- **WHAT YOU SHOULD DO**
For the records below, say how many lines contain the string "tabeli". Give the number only.

- **RECORDS PROVIDED**
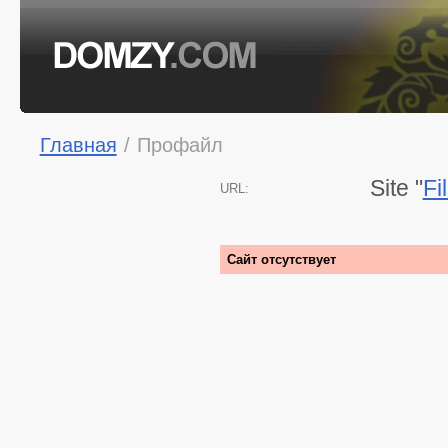
Главная
/
Профайл
Site "
Fi
URL:
Сайт отсутствует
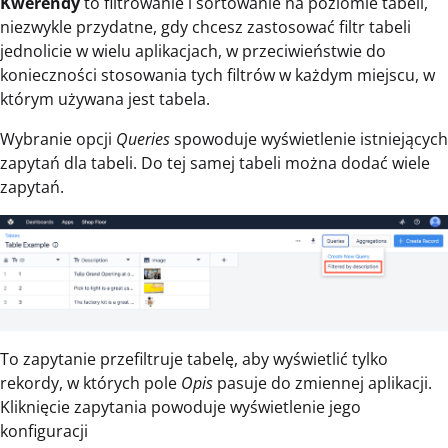
Kwerendy
to filtrowanie i sortowanie na poziomie tabeli,
niezwykle przydatne, gdy chcesz zastosować filtr tabeli
jednolicie w wielu aplikacjach, w przeciwieństwie do
konieczności stosowania tych filtrów w każdym miejscu, w
którym używana jest tabela.
Wybranie opcji
Queries
spowoduje wyświetlenie istniejących
zapytań dla tabeli. Do tej samej tabeli można dodać wiele
zapytań.
To zapytanie przefiltruje tabelę, aby wyświetlić tylko
rekordy, w których pole
Opis
pasuje do zmiennej aplikacji.
Kliknięcie zapytania powoduje wyświetlenie jego
konfiguracji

- **YOUR SOLUTION**
3